[INSTRUCTIONS FOR THE TASK]:
Copy the listing exactly, please, and keep every picture out of it.

◆ ◆ ◆ ◆ ◆ ◆ ◆

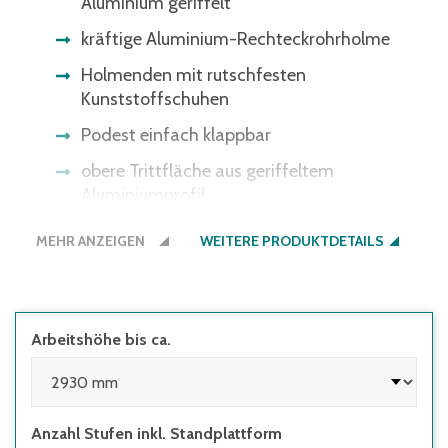
Aluminium geriffelt
kräftige Aluminium-Rechteckrohrholme
Holmenden mit rutschfesten
Kunststoffschuhen
Podest einfach klappbar
obere Trittfläche aus geriffeltem
Aluminiumprofil
einfaches Tragen durch Klapptechnik
MEHR ANZEIGEN
WEITERE PRODUKTDETAILS
Bauart-geprüft, entsprechend europäischer
Norm DIN EN131, BetrSichV, TRBS 2121,
DGUV-Information 208-016 und
geltendem DGUV-Regelwerk
Arbeitshöhe bis ca.
80 mm tiefe, geriffelte Stufen
Anzahl Stufen inkl. Standplattform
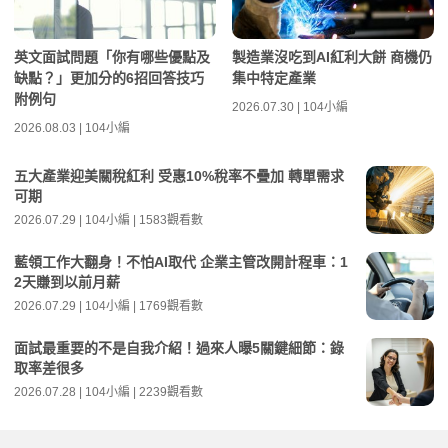
英文面試問題「你有哪些優點及
製造業沒吃到AI紅利大餅 商機仍
缺點？」更加分的6招回答技巧
集中特定產業
附例句
2026.07.30 | 104小編
2026.08.03 | 104小編
五大產業迎美關稅紅利 受惠10%稅率不疊加 轉單需求
可期
2026.07.29 | 104小編 | 1583觀看數
藍領工作大翻身！不怕AI取代 企業主管改開計程車：1
2天賺到以前月薪
2026.07.29 | 104小編 | 1769觀看數
面試最重要的不是自我介紹！過來人曝5關鍵細節：錄
取率差很多
2026.07.28 | 104小編 | 2239觀看數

◆ ◆ ◆ ◆ ◆ ◆ ◆

[FINISHED EXERCISE]:
Aluminium geriffelt
kräftige Aluminium-Rechteckrohrholme
Holmenden mit rutschfesten
Kunststoffschuhen
Podest einfach klappbar
obere Trittfläche aus geriffeltem
Aluminiumprofil
einfaches Tragen durch Klapptechnik
MEHR ANZEIGEN
WEITERE PRODUKTDETAILS
Bauart-geprüft, entsprechend europäischer
Norm DIN EN131, BetrSichV, TRBS 2121,
DGUV-Information 208-016 und
geltendem DGUV-Regelwerk
Arbeitshöhe bis ca.
80 mm tiefe, geriffelte Stufen
Anzahl Stufen inkl. Standplattform
英文面試問題「你有哪些優點及
製造業沒吃到AI紅利大餅 商機仍
缺點？」更加分的6招回答技巧
集中特定產業
附例句
2026.07.30 | 104小編
2026.08.03 | 104小編
五大產業迎美關稅紅利 受惠10%稅率不疊加 轉單需求
可期
2026.07.29 | 104小編 | 1583觀看數
藍領工作大翻身！不怕AI取代 企業主管改開計程車：1
2天賺到以前月薪
2026.07.29 | 104小編 | 1769觀看數
面試最重要的不是自我介紹！過來人曝5關鍵細節：錄
取率差很多
2026.07.28 | 104小編 | 2239觀看數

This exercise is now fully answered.